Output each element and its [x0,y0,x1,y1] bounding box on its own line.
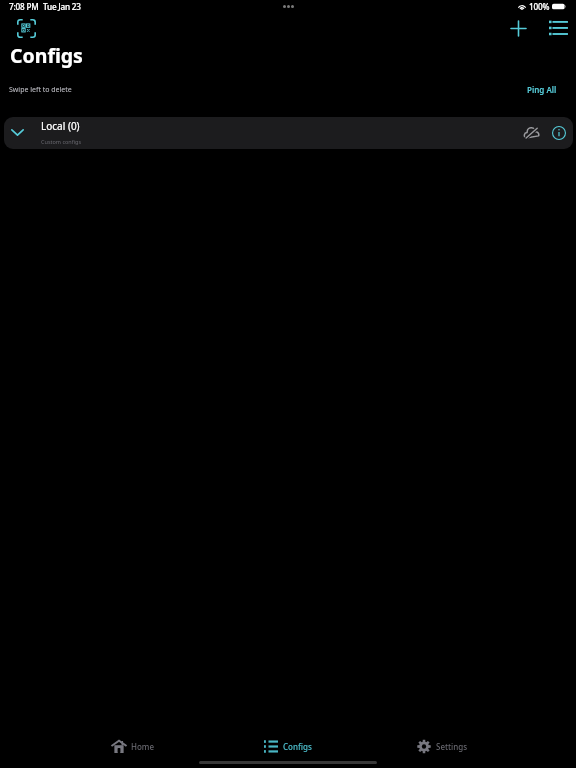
staticText: Ping All [527,84,557,95]
button[interactable]: Info [546,120,572,146]
staticText: 7:08 PM [9,1,39,12]
button[interactable]: Ping All [518,80,566,99]
staticText: Tue Jan 23 [43,1,81,12]
button[interactable]: Collapse section [4,119,31,146]
staticText: Settings [436,741,468,752]
button[interactable]: Settings [365,733,520,759]
button[interactable]: Add config [503,13,534,44]
button[interactable]: Configs [210,733,365,759]
button[interactable]: Home [56,733,210,759]
staticText: Swipe left to delete [9,85,72,95]
staticText: Custom configs [41,138,82,145]
staticText: Local (0) [41,119,80,133]
staticText: 100% [529,1,550,12]
staticText: Configs [10,42,83,69]
button[interactable]: Scan QR code [11,13,42,44]
button[interactable]: Collapse section [4,117,573,149]
staticText: Home [131,741,155,752]
button[interactable]: Sort list [542,12,573,43]
button[interactable]: Cloud sync disabled [518,120,544,146]
staticText: Configs [283,741,312,752]
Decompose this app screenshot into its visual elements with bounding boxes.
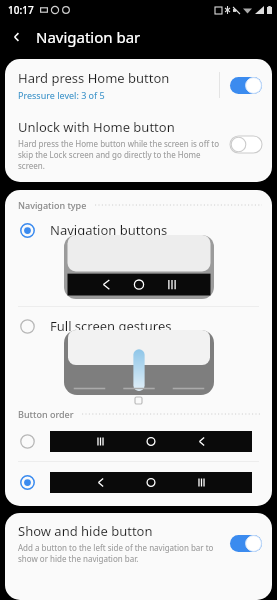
- staticText: Button order: [18, 408, 74, 420]
- staticText: Pressure level: 3 of 5: [18, 89, 105, 101]
- staticText: Unlock with Home button: [18, 118, 175, 136]
- button[interactable]: Radio option: [5, 313, 272, 339]
- button[interactable]: Radio option: [16, 315, 38, 337]
- staticText: Navigation buttons: [50, 221, 168, 239]
- button[interactable]: Toggle on: [230, 77, 262, 94]
- staticText: Full screen gestures: [50, 317, 172, 335]
- staticText: Navigation bar: [36, 27, 141, 47]
- button[interactable]: Toggle on: [230, 535, 262, 552]
- staticText: Navigation type: [18, 199, 87, 211]
- button[interactable]: Back: [0, 20, 34, 54]
- button[interactable]: Radio option: [5, 217, 272, 243]
- staticText: Hard press Home button: [18, 69, 170, 87]
- button[interactable]: Toggle off: [230, 136, 262, 153]
- staticText: Show and hide button: [18, 522, 153, 540]
- staticText: Add a button to the left side of the nav…: [18, 542, 220, 564]
- staticText: Hard press the Home button while the scr…: [18, 138, 220, 171]
- button[interactable]: Unlock with Home button: [5, 110, 272, 182]
- button[interactable]: Hard press Home button: [5, 59, 272, 110]
- button[interactable]: Radio option: [16, 471, 38, 493]
- staticText: 10:17: [8, 3, 34, 17]
- button[interactable]: Show and hide button: [5, 513, 272, 573]
- button[interactable]: Radio option: [5, 427, 272, 455]
- button[interactable]: Radio option: [5, 468, 272, 496]
- button[interactable]: Radio option: [16, 430, 38, 452]
- button[interactable]: Radio option: [16, 219, 38, 241]
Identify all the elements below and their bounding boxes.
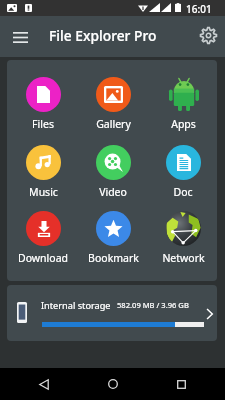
other: Open internal storage xyxy=(206,309,213,319)
button[interactable]: Gallery xyxy=(80,77,146,131)
button[interactable]: Apps xyxy=(150,77,216,131)
staticText: Internal storage xyxy=(41,299,111,312)
button[interactable]: Network xyxy=(150,211,216,265)
staticText: Apps xyxy=(171,117,196,131)
button[interactable]: Doc xyxy=(150,145,216,199)
button[interactable]: Home xyxy=(88,368,138,400)
button[interactable]: Download xyxy=(10,211,76,265)
staticText: Download xyxy=(18,251,68,265)
button[interactable]: Menu xyxy=(5,22,35,52)
staticText: Network xyxy=(162,251,205,265)
staticText: Bookmark xyxy=(88,251,139,265)
button[interactable]: Settings xyxy=(194,21,222,49)
button[interactable]: Bookmark xyxy=(80,211,146,265)
button[interactable]: Recent apps xyxy=(156,368,206,400)
staticText: Doc xyxy=(173,185,193,199)
staticText: 582.09 MB / 3.96 GB xyxy=(117,300,189,310)
button[interactable]: Video xyxy=(80,145,146,199)
button[interactable]: Files xyxy=(10,77,76,131)
staticText: Gallery xyxy=(96,117,131,131)
staticText: Video xyxy=(99,185,127,199)
button[interactable]: Back xyxy=(19,368,69,400)
staticText: Files xyxy=(32,117,54,131)
button[interactable]: Music xyxy=(10,145,76,199)
staticText: 16:01 xyxy=(186,2,212,16)
staticText: Music xyxy=(29,185,58,199)
staticText: File Explorer Pro xyxy=(49,26,157,45)
button[interactable]: Internal storage xyxy=(7,285,217,341)
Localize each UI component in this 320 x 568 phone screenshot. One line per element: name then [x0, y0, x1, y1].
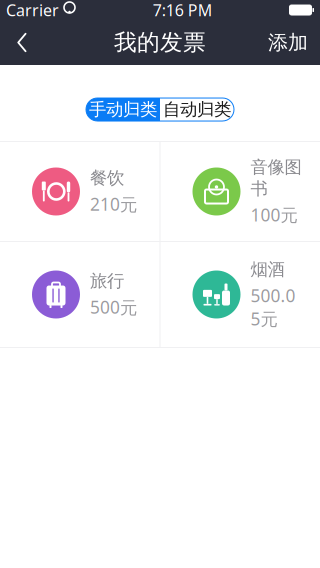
staticText: 100元 [250, 203, 298, 226]
staticText: 餐饮 [90, 167, 124, 189]
staticText: 500.05元 [250, 284, 296, 330]
staticText: 210元 [90, 193, 137, 216]
button[interactable]: 手动归类 [86, 98, 160, 121]
staticText: 旅行 [90, 270, 124, 292]
staticText: 500元 [90, 296, 137, 319]
button[interactable]: 返回 [0, 20, 44, 64]
staticText: 我的发票 [114, 29, 206, 56]
staticText: 添加 [268, 30, 308, 55]
staticText: 7:16 PM [153, 0, 213, 21]
button[interactable]: 餐饮 [0, 142, 160, 241]
staticText: 手动归类 [89, 99, 157, 120]
staticText: 音像图书 [250, 157, 302, 199]
button[interactable]: 添加 [256, 20, 320, 64]
button[interactable]: 旅行 [0, 242, 160, 347]
staticText: 自动归类 [163, 99, 231, 120]
button[interactable]: 烟酒 [160, 242, 320, 347]
button[interactable]: 自动归类 [160, 98, 234, 121]
button[interactable]: 音像图书 [160, 142, 320, 241]
staticText: Carrier [6, 0, 59, 21]
staticText: 烟酒 [250, 259, 284, 280]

### Work required:
Find all lines in the records that hold the word "Ping". Copy them.

### Answer section:
staticText: Ping All [527,84,557,95]
button[interactable]: Ping All [518,80,566,99]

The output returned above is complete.